Le bail du 27 janvier 2003 a été uniquement conclu entre le bailleur et Monsieur Y. Madame Z démontre s’être mariée avec ce dernier en 1991. Elle doit justifier que sa situation d’épouse de Monsieur Y a été portée à la connaissance du bailleur avant l’assignation du 15 décembre 2008. La seule pièce antérieure à l’assignation de 2008 qui évoque son existence est la copie d’une convention d’occupation précaire d’emplacement de stationnement établie entre l’office public Côte d’Azur Habitat et Monsieur Y. Le nom de Madame B Y, sans autre précision sur sa qualité, apparaît uniquement pour désigner le propriétaire du véhicule pouvant se garer sur l’emplacement de parking loué. Ce seul document est tout à fait insuffisant pour démontrer que des démarches positive ont été effectuées pour porter à la connaisance du bailleur la situation maritale de Monsieur Y, avant la délivrance de l’assignation du 15 décembre 2008. Dès lors, cette assignation est de plein droit opposable à Madame X, en application de l’article 9-1 de la loi du 06 juillet 1989. Ainsi, elle ne peut demander à ce que le jugement du 11 mars 2009 lui soit déclaré inopposable. En conséquence, elle sera déboutée de cette demande.
Sur l’article 700 du code de procédure civile et sur les dépens
Pour des raisons liées à l’équité, il n’y a pas lieu à faire application des dispositions de l’article 700 du code de procédure civile.
Madame X et l’office public de l’habitat Côte d’Azur Habitat seront déboutés de leurs demandes sur ce fondement.

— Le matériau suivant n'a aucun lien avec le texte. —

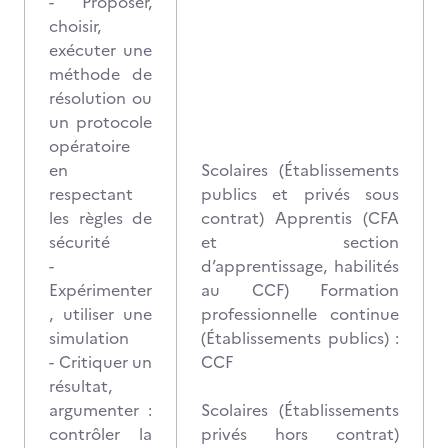
- Proposer,
choisir,
exécuter une
méthode de
résolution ou
un protocole
opératoire
en
Scolaires (Établissements
respectant
publics et privés sous
les règles de
contrat) Apprentis (CFA
sécurité
et section
-
d’apprentissage, habilités
Expérimenter
au CCF) Formation
, utiliser une
professionnelle continue
simulation
(Établissements publics) :
- Critiquer un
CCF
résultat,
argumenter :
Scolaires (Établissements
contrôler la
privés hors contrat)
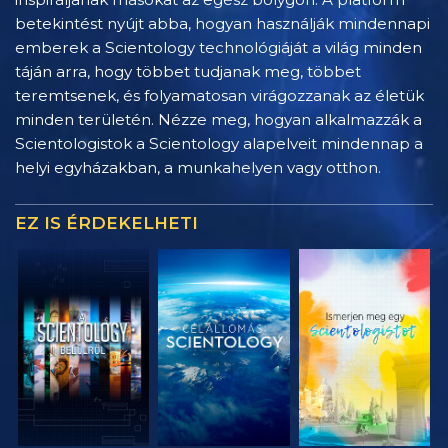
betekintést nyújt abba, hogyan használják mindennapi
emberek a Scientology technológiáját a világ minden
táján arra, hogy többet tudjanak meg, többet
teremtsenek, és folyamatosan virágozzanak az életük
minden területén. Nézze meg, hogyan alkalmazzák a
Scientologistok a Scientology alapelveit mindennap a
helyi egyházakban, a munkahelyen vagy otthon.
EZ IS ÉRDEKELHETI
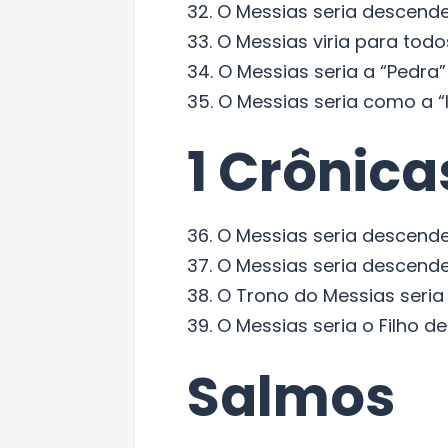
32. O Messias seria descenden
33. O Messias viria para tod
34. O Messias seria a “Pedra” 
35. O Messias seria como a “
1 Crônica
36. O Messias seria descende
37. O Messias seria descenden
38. O Trono do Messias seria e
39. O Messias seria o Filho de
Salmos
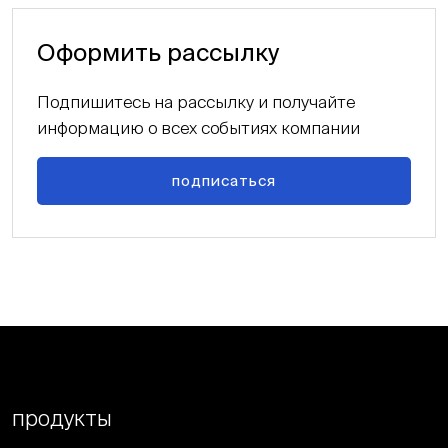
Оформить рассылку
Подпишитесь на рассылку и получайте
информацию о всех событиях компании
подписаться
продукты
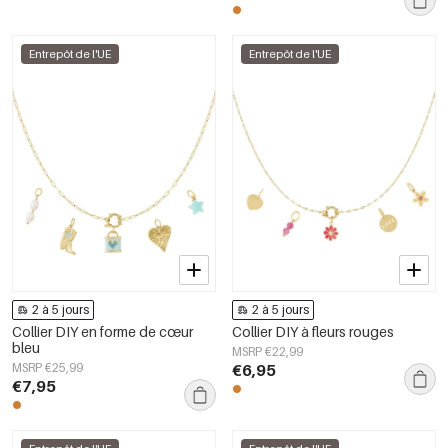
Entrepôt de l'UE
Entrepôt de l'UE
2 à 5 jours
2 à 5 jours
Collier DIY en forme de cœur
Collier DIY à fleurs rouges
bleu
MSRP €22,99
MSRP €25,99
€6,95
€7,95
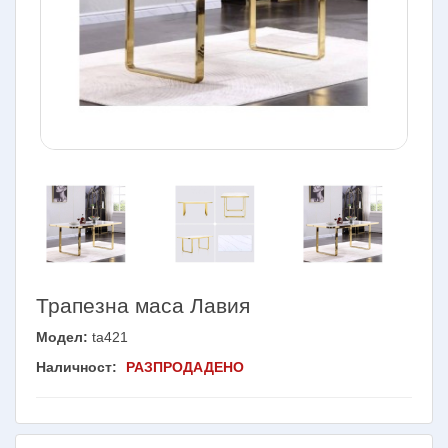
Трапезна маса Лавия
Модел:
ta421
Наличност:
РАЗПРОДАДЕНО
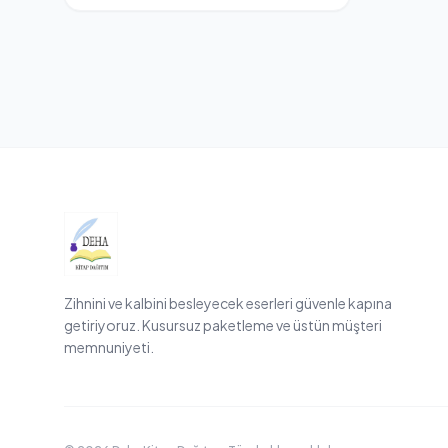
Zihnini ve kalbini besleyecek eserleri güvenle kapına
getiriyoruz. Kusursuz paketleme ve üstün müşteri
memnuniyeti.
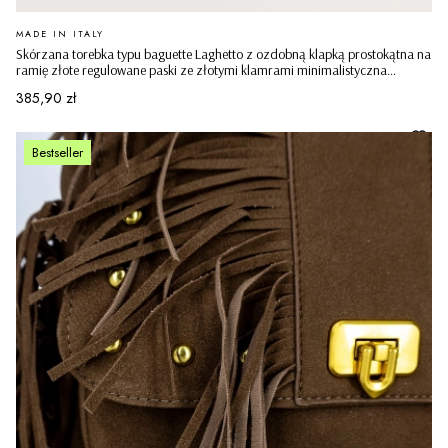
PRODUCENT
MADE IN ITALY
Skórzana torebka typu baguette Laghetto z ozdobną klapką prostokątna na
ramię złote regulowane paski ze złotymi klamrami minimalistyczna
casualowa pudrowy róż
Cena
385,90 zł
Bestseller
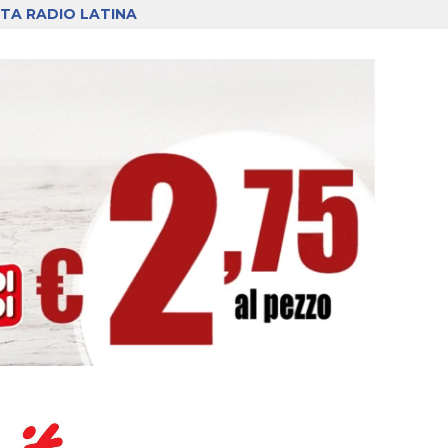
TA RADIO LATINA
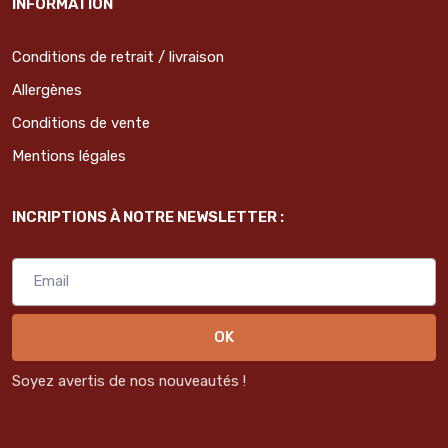
INFORMATION
Conditions de retrait / livraison
Allergènes
Conditions de vente
Mentions légales
INCRIPTIONS À NOTRE NEWSLETTER :
OK
Soyez avertis de nos nouveautés !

Chaque partie gardera à sa charge les dépens qu’elle a exposés pour faire valoir ses droits devant la cour d’appel, étant précisé que Madame X bénéficie de l’aide juridictionnelle.
PAR CES MOTIFS,
La cour, statuant publiquement, par arrêt de défaut, par mise à disposition au greffe,
CONFIRME le jugement déféré, sauf à préciser que la tierce opposition porte sur le jugement du 11 mars 2009 et non du 27 janvier 2009,
DÉBOUTE Madame X de sa demande tendant à voir dire que l’assignation délivrée le 15 décembre 2008 est nulle,
DÉBOUTE Madame X de sa demande tendant à voir dire que le jugement rendu le 11 mars 2009 lui est inopposable,
DÉBOUTE Madame X de sa demande fondée sur l’article 700 du code de procédure civile,
DÉBOUTE l’office public de l’habitat COTE d’AZUR HABITAT de sa demande fondée sur l’article 700 du code de procédure civile,
DIT que chacune des parties gardera à sa charge les dépens qu’elle a exposés pour faire valoir ses droits devant la cour d’appel, étant précisé que Madame X bénéficie de l’aide juridictionnelle.